> **Your task**
Show each line of the entries below in which the word "chevron" appears.

Data items:
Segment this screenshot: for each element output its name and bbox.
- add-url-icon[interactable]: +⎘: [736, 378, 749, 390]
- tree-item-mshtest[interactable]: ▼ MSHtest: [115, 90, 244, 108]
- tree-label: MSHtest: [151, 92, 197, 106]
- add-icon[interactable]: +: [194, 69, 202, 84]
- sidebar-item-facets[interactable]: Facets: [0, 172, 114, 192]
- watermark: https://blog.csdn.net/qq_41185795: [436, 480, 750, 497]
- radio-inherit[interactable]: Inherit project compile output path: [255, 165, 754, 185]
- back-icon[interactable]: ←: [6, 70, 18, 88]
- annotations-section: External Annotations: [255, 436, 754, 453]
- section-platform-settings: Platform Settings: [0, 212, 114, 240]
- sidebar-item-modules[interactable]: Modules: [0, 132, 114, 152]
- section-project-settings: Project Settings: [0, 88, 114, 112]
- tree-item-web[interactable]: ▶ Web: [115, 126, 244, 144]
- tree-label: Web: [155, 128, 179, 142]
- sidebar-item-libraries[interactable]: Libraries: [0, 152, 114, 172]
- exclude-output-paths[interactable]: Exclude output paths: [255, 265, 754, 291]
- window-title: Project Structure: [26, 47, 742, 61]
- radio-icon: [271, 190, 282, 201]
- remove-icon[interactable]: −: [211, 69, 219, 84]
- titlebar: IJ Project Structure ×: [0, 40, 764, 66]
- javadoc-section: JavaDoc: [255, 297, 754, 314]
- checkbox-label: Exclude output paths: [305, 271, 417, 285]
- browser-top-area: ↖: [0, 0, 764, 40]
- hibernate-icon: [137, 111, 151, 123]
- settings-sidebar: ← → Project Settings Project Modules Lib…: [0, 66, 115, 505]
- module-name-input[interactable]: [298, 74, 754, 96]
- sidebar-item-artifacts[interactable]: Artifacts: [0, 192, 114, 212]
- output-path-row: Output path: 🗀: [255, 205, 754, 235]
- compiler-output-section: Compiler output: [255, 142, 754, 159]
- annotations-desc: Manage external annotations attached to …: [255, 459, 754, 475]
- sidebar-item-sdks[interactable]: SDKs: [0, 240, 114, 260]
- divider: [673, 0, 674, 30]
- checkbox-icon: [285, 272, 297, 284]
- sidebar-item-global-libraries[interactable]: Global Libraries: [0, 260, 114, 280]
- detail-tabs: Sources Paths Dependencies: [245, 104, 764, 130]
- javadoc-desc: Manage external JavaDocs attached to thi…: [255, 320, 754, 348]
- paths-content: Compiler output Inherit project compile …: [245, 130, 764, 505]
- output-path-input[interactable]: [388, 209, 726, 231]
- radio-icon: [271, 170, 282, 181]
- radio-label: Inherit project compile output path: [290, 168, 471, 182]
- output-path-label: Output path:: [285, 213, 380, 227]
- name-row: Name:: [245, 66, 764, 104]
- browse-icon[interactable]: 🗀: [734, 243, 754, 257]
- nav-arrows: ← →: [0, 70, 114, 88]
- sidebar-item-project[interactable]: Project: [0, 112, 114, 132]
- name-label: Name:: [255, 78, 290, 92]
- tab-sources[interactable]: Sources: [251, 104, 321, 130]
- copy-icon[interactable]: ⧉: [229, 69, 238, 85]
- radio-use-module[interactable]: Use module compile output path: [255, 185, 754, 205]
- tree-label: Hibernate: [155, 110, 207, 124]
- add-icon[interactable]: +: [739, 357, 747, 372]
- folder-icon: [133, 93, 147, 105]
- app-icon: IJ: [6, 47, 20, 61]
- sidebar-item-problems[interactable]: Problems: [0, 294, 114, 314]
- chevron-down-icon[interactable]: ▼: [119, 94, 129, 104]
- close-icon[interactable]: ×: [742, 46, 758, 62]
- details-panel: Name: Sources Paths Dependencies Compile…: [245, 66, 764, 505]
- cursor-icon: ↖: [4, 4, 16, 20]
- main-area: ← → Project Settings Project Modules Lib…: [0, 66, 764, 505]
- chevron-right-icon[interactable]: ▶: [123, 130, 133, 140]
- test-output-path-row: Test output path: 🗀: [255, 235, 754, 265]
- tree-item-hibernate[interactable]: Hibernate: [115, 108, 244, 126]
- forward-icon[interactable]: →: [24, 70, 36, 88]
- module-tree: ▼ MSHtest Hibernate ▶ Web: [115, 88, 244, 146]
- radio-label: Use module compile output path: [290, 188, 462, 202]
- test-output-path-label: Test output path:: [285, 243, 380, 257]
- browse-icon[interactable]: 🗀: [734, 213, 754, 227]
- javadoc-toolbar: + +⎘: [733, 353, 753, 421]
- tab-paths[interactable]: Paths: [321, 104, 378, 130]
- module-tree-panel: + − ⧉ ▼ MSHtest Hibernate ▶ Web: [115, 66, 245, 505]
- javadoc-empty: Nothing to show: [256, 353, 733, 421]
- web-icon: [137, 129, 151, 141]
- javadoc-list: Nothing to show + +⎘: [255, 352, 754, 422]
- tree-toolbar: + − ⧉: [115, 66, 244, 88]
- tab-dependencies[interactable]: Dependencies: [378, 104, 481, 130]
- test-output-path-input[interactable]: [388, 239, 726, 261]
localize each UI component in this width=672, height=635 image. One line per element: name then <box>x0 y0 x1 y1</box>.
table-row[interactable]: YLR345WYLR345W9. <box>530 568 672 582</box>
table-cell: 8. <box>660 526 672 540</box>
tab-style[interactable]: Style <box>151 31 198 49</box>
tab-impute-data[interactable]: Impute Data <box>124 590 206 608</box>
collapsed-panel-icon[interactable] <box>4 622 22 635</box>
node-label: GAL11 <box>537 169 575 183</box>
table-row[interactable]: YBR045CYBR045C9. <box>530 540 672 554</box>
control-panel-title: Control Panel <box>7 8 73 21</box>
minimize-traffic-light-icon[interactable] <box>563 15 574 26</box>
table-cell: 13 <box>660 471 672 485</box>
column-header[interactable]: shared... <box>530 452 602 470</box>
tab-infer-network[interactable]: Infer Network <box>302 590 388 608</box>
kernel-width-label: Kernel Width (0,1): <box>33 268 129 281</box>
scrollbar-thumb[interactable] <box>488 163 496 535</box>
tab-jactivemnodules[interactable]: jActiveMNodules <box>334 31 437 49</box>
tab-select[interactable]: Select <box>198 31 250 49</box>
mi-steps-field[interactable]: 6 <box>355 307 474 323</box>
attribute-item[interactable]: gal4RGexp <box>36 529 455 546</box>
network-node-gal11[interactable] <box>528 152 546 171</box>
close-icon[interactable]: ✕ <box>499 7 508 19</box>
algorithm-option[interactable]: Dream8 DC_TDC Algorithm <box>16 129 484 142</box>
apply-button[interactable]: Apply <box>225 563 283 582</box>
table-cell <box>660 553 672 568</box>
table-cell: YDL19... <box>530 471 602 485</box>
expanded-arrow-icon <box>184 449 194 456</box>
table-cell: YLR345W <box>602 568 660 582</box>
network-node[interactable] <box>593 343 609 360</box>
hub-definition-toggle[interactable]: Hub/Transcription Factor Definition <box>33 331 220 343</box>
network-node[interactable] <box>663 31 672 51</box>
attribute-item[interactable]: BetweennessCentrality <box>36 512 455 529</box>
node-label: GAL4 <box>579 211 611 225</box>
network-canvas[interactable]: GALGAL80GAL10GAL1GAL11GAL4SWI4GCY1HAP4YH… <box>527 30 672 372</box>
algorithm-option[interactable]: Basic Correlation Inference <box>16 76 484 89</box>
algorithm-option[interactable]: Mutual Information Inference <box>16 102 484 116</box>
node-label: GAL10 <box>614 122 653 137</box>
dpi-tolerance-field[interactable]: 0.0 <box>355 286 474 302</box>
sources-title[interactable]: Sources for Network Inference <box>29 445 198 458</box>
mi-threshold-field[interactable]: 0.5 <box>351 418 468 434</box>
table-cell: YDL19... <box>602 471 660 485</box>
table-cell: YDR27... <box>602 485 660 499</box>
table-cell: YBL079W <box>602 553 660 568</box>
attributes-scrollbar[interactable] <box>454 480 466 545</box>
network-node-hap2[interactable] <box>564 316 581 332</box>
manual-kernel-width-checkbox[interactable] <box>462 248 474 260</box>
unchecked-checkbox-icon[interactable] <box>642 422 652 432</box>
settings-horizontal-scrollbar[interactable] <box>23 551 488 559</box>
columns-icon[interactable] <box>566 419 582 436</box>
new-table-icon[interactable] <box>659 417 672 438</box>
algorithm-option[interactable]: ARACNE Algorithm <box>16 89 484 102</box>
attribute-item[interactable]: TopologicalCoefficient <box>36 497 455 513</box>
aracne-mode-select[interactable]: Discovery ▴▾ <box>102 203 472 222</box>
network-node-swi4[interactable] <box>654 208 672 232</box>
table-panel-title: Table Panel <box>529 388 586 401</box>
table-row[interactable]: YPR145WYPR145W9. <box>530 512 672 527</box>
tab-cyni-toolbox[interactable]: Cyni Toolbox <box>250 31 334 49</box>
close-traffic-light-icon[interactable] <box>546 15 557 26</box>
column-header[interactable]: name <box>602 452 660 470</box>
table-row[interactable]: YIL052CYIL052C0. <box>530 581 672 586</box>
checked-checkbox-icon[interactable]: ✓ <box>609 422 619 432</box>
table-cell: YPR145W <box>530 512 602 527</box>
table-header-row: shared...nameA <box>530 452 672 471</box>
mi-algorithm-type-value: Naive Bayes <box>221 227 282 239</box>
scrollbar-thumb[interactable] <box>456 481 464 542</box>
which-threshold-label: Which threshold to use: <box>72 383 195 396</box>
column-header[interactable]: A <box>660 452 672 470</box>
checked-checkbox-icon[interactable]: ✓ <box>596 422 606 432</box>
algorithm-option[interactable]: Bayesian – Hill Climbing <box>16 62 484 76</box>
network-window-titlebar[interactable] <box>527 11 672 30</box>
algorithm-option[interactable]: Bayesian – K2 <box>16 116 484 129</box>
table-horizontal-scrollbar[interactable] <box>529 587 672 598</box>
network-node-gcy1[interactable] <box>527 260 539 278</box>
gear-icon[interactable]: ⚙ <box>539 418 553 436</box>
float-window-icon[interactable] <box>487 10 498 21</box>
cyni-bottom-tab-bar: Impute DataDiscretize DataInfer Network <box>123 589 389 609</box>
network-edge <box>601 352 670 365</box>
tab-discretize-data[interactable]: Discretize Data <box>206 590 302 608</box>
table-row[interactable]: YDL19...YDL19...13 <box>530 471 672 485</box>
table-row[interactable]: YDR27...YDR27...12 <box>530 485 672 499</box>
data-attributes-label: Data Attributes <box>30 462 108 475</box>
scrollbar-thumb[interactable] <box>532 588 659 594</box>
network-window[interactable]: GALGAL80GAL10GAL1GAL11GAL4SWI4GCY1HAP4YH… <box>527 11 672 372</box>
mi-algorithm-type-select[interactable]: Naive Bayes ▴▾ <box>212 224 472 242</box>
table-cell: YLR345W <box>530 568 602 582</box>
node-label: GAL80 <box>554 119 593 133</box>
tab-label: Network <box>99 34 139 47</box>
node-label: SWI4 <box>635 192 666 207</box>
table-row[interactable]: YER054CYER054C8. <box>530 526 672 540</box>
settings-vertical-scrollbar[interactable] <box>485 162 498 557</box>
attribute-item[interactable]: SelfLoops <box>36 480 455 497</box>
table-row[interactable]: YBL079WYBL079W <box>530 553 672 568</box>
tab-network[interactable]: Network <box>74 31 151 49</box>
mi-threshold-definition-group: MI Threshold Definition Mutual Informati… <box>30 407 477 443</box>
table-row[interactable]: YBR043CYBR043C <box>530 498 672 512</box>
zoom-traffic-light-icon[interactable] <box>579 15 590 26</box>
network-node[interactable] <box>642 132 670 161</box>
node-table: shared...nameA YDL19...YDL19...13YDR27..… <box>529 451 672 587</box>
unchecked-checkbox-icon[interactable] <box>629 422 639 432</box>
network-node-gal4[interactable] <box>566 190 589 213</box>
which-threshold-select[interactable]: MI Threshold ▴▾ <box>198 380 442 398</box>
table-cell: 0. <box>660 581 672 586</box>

> **Expected answer**
- chevron-down-icon[interactable]: ▼: [119, 94, 129, 104]
- chevron-right-icon[interactable]: ▶: [123, 130, 133, 140]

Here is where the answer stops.